The Company: GW had TTM revenues of $909 million, EPS of $0.91, Net Income of $206 million, Net Debt of $32 million, FCF/share of $0.60 using total CapEx, ROE 50%, ROA 21%. Consensus EPS is $0.96 (2006) and $0.99 (2007). GW has a fleet of 118 rigs, ranking it behind Patterson, Nabors, and H&P. Slide 37 shows that GW’s fleet is at least as capable as any of its competitors and better than most. It has no direct exposure to the Canadian market.
As of February 9, 116 of their 118 rigs were working, with 84 on term contract, the highest percentage of term contracts in their history and a higher percentage than most of their competitors; thus they were not that exposed to the spot market. Of these term contracts, 14 come due for renewal in Q1 (three of which have since been renewed), 20 in Q2, 11 in Q3, and 14 in Q4. In Q4, 14 of the 19 term contracts coming due were renewed for an average revenue increase of $2800 per day. There were also a few additional term contracts signed. As of early February, GW expected the Q1 renewals to show a $200-$300 daily increase per rig from the prior contracts.
GW believes that their $11,000 Daily Gross Margin per Rig in 2006 compared favorable to their peer group of $9,000 and that only H&P has higher margins. GW has stated that Q4 was not the peak in their average day rates for this cycle and it’s quite possible that the peak will be in Q2, Q3 or even later.

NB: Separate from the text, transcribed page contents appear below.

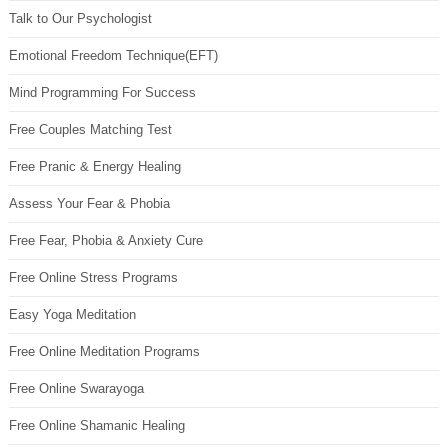
Talk to Our Psychologist
Emotional Freedom Technique(EFT)
Mind Programming For Success
Free Couples Matching Test
Free Pranic & Energy Healing
Assess Your Fear & Phobia
Free Fear, Phobia & Anxiety Cure
Free Online Stress Programs
Easy Yoga Meditation
Free Online Meditation Programs
Free Online Swarayoga
Free Online Shamanic Healing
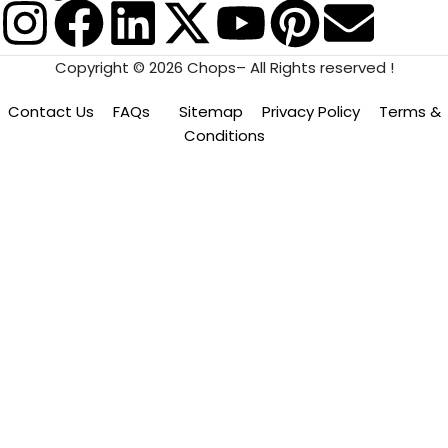
Copyright © 2026 Chops– All Rights reserved !
Contact Us
FAQs
Sitemap
Privacy Policy
Terms &
Conditions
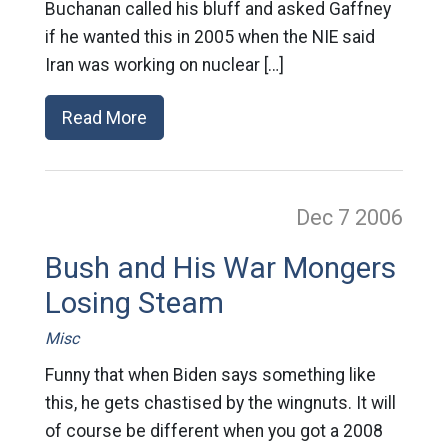
Buchanan called his bluff and asked Gaffney
if he wanted this in 2005 when the NIE said
Iran was working on nuclear […]
Read More
Dec 7
2006
Bush and His War Mongers
Losing Steam
Misc
Funny that when Biden says something like
this, he gets chastised by the wingnuts. It will
of course be different when you got a 2008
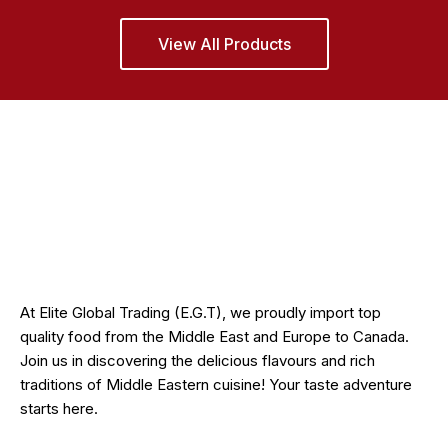
View All Products
At Elite Global Trading (E.G.T), we proudly import top
quality food from the Middle East and Europe to Canada.
Join us in discovering the delicious flavours and rich
traditions of Middle Eastern cuisine! Your taste adventure
starts here.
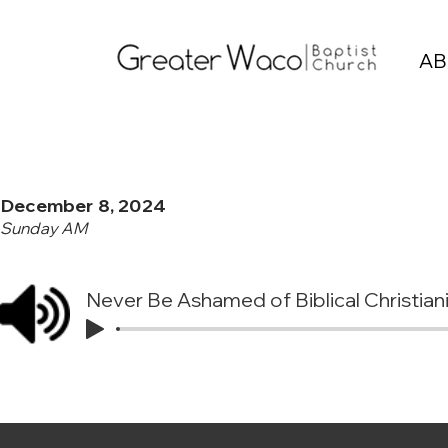
AB
December 8, 2024
Sunday AM
Never Be Ashamed of Biblical Christian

Cap Ex in 2007 is projected to decline to $124 million from estimated 2006 of $208 million. If you back out the costs of new rigs and ½ the cost of refurbishments and upgrades, you come up with maintenance Cap Ex of $76 million (2007) and $125 million (2006), which should result in Maintenance FCF approximately equal to Net Earnings, since Maintenance Cap Ex will be close to Depreciation.
As of Q3, GW had 234 million Diluted Shares and 190 million basic shares. Over 42 million of the dilution is due to $275 million of Convertible Senior Notes, convertible at $6.45 and $6.51. The Notes are due in 2023-2024 and represents their debt. Cash on hand was $243 million, probably higher now. Shareholder Equity was $495 million.
In 2006, GW bought back 9.3 million shares and as of early February had purchased an additional 1.2 million shares.
Management compensation is reasonable. Of special note is that 20% of the 2007 Short Term Incentive Awards will be based upon company wide safety measurements and another 20% will be based on EBITDA per rig, compared to the competition. The latter means that there is no incentive to bring on too many new rigs (as opposed to a measurement based on total EBITDA) and that any new rigs are more likely to be high-end, since those command higher EBITDA.
Comps
|
HP |
PTEN |
NBR |
GW |
PE (ttm) |
8.1 |
6.2 |
8.5 |
7.4 |
PE (forward) |
7.2 |
7 |
6.7 |
6.7 |
EV/EBITDA (ttm) |
4.9 |
3.2 |
6.3 |
3.3 |
PTEN has a lower percentage of their rigs on term contracts and is believed to have a less capable fleet (although their management strongly believes otherwise). That is why their valuation is lower than the others.
Catalyst
Recognition by the market that GW’s earnings are not declining.
The Treadmill does its work, consuming the new supply of rigs coming available this year.
Possibly going private: There’s been a lot of speculation that this might start happening with both the offshore and onshore drillers.
Possible acquisition by an E&P interested in owning its own fleet, following the lead of CHK that by mid-2007 will own 81 rigs.